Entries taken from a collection
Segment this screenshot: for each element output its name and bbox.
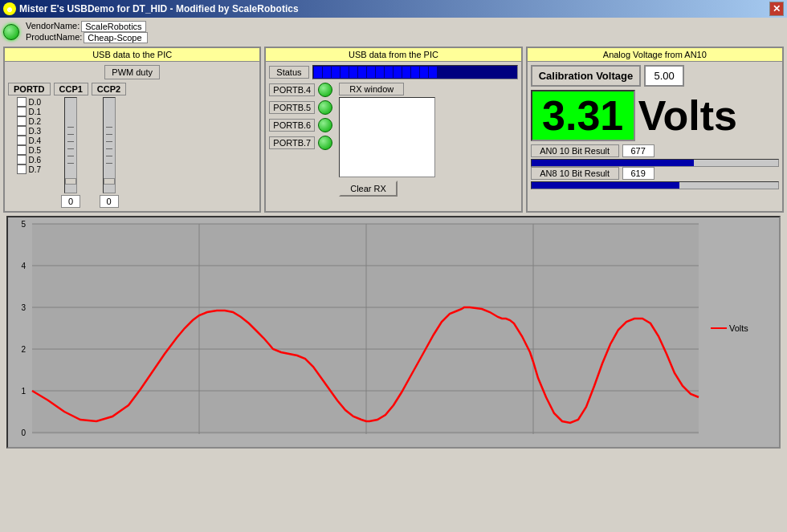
usb-to-pic-content: PWM duty PORTD D.0D.1D.2D.3D.4D.5D.6D.7 … xyxy=(5,62,259,211)
ccp1-slider-track[interactable] xyxy=(64,97,77,193)
clear-rx-button[interactable]: Clear RX xyxy=(339,181,398,197)
portd-checkbox-2[interactable] xyxy=(17,116,27,126)
an8-label: AN8 10 Bit Result xyxy=(531,167,619,180)
analog-voltage-content: Calibration Voltage 5.00 3.31 Volts AN0 … xyxy=(528,62,782,193)
chart-bg xyxy=(32,224,699,434)
calibration-row: Calibration Voltage 5.00 xyxy=(531,65,779,87)
portb-row-3: PORTB.7 xyxy=(269,136,332,150)
an0-row: AN0 10 Bit Result 677 xyxy=(531,144,779,157)
ccp2-slider-thumb[interactable] xyxy=(104,178,115,185)
app-icon: ☻ xyxy=(3,2,16,15)
status-row: Status xyxy=(269,65,517,79)
portd-bit-0: D.0 xyxy=(17,97,41,107)
rx-window[interactable] xyxy=(339,97,435,177)
main-content: VendorName: ScaleRobotics ProductName: C… xyxy=(0,18,787,455)
voltage-number: 3.31 xyxy=(531,90,635,141)
an8-row: AN8 10 Bit Result 619 xyxy=(531,167,779,180)
ccp2-label: CCP2 xyxy=(92,83,126,95)
panels-row: USB data to the PIC PWM duty PORTD D.0D.… xyxy=(3,47,784,213)
an0-progress xyxy=(531,159,779,167)
portb-led-1 xyxy=(318,100,332,115)
info-labels: VendorName: ScaleRobotics ProductName: C… xyxy=(26,21,148,43)
status-block-3 xyxy=(340,67,349,78)
an8-value: 619 xyxy=(622,167,654,180)
portd-bit-7: D.7 xyxy=(17,164,41,174)
status-block-12 xyxy=(420,67,428,78)
portd-checkbox-0[interactable] xyxy=(17,97,27,107)
vendor-label: VendorName: xyxy=(26,21,80,32)
ccp1-slider-thumb[interactable] xyxy=(65,178,76,185)
vendor-row: VendorName: ScaleRobotics xyxy=(26,21,148,32)
legend-label: Volts xyxy=(729,323,748,333)
portd-checkbox-1[interactable] xyxy=(17,107,27,116)
portd-bit-1: D.1 xyxy=(17,107,41,116)
status-block-0 xyxy=(314,67,322,78)
ccp2-slider-container: 0 xyxy=(100,97,119,208)
portb-row-1: PORTB.5 xyxy=(269,100,332,115)
portd-checkbox-6[interactable] xyxy=(17,155,27,164)
portb-row-0: PORTB.4 xyxy=(269,83,332,97)
portb-list: PORTB.4PORTB.5PORTB.6PORTB.7 xyxy=(269,83,332,152)
portd-checkbox-5[interactable] xyxy=(17,145,27,155)
portb-label-3: PORTB.7 xyxy=(269,136,315,149)
portd-checkbox-7[interactable] xyxy=(17,164,27,174)
ccp1-slider-container: 0 xyxy=(61,97,80,208)
portd-group: PORTD D.0D.1D.2D.3D.4D.5D.6D.7 xyxy=(8,83,51,174)
ccp2-slider-track[interactable] xyxy=(103,97,116,193)
analog-voltage-header: Analog Voltage from AN10 xyxy=(528,48,782,62)
portd-bit-label-4: D.4 xyxy=(28,136,41,145)
analog-voltage-panel: Analog Voltage from AN10 Calibration Vol… xyxy=(526,47,784,213)
portb-label-0: PORTB.4 xyxy=(269,83,315,96)
portd-bits: D.0D.1D.2D.3D.4D.5D.6D.7 xyxy=(17,97,41,174)
portd-checkbox-3[interactable] xyxy=(17,126,27,136)
y-label-5: 5 xyxy=(21,220,26,229)
status-block-4 xyxy=(349,67,357,78)
portb-led-0 xyxy=(318,83,332,97)
product-label: ProductName: xyxy=(26,32,82,43)
portd-bit-4: D.4 xyxy=(17,136,41,145)
pwm-duty-label: PWM duty xyxy=(104,65,160,79)
status-block-6 xyxy=(367,67,375,78)
usb-from-pic-header: USB data from the PIC xyxy=(266,48,520,62)
portb-and-rx: PORTB.4PORTB.5PORTB.6PORTB.7 RX window C… xyxy=(269,83,517,197)
chart-svg: 5 4 3 2 1 0 Volts xyxy=(8,217,779,447)
title-bar-left: ☻ Mister E's USBDemo for DT_HID - Modifi… xyxy=(3,2,299,15)
ccp1-value: 0 xyxy=(61,195,80,208)
vendor-value: ScaleRobotics xyxy=(81,21,145,32)
ccp2-group: CCP2 0 xyxy=(92,83,126,208)
an8-progress xyxy=(531,181,779,189)
portd-ccp-row: PORTD D.0D.1D.2D.3D.4D.5D.6D.7 CCP1 xyxy=(8,83,256,208)
portb-led-2 xyxy=(318,118,332,132)
status-block-1 xyxy=(323,67,331,78)
status-block-10 xyxy=(402,67,410,78)
top-info-row: VendorName: ScaleRobotics ProductName: C… xyxy=(3,21,784,43)
y-label-1: 1 xyxy=(21,387,26,396)
an8-progress-fill xyxy=(532,182,679,189)
rx-window-label: RX window xyxy=(339,83,404,95)
status-progress xyxy=(312,65,518,79)
ccp1-group: CCP1 0 xyxy=(54,83,88,208)
calibration-value: 5.00 xyxy=(644,65,684,87)
close-button[interactable]: ✕ xyxy=(769,2,784,16)
connection-led xyxy=(3,24,19,40)
portd-bit-2: D.2 xyxy=(17,116,41,126)
usb-to-pic-panel: USB data to the PIC PWM duty PORTD D.0D.… xyxy=(3,47,261,213)
portd-bit-label-2: D.2 xyxy=(28,117,41,126)
ccp2-value: 0 xyxy=(100,195,119,208)
portb-led-3 xyxy=(318,136,332,150)
ccp1-label: CCP1 xyxy=(54,83,88,95)
portd-bit-label-0: D.0 xyxy=(28,98,41,107)
portd-bit-label-1: D.1 xyxy=(28,108,41,116)
status-block-9 xyxy=(394,67,402,78)
usb-to-pic-header: USB data to the PIC xyxy=(5,48,259,62)
portb-row-2: PORTB.6 xyxy=(269,118,332,132)
y-label-0: 0 xyxy=(21,428,26,437)
portd-bit-label-7: D.7 xyxy=(28,165,41,174)
usb-from-pic-content: Status PORTB.4PORTB.5PORTB.6PORTB.7 RX w… xyxy=(266,62,520,200)
status-block-11 xyxy=(411,67,419,78)
an0-label: AN0 10 Bit Result xyxy=(531,144,619,157)
rx-section: RX window Clear RX xyxy=(339,83,435,197)
calibration-label: Calibration Voltage xyxy=(531,65,642,87)
product-row: ProductName: Cheap-Scope xyxy=(26,32,148,43)
portd-checkbox-4[interactable] xyxy=(17,136,27,145)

▸ REQUIREMENT
Copy each line above containing the string "button".

▸ EXERCISE RESPONSE
clear-rx-button[interactable]: Clear RX xyxy=(339,181,398,197)
close-button[interactable]: ✕ xyxy=(769,2,784,16)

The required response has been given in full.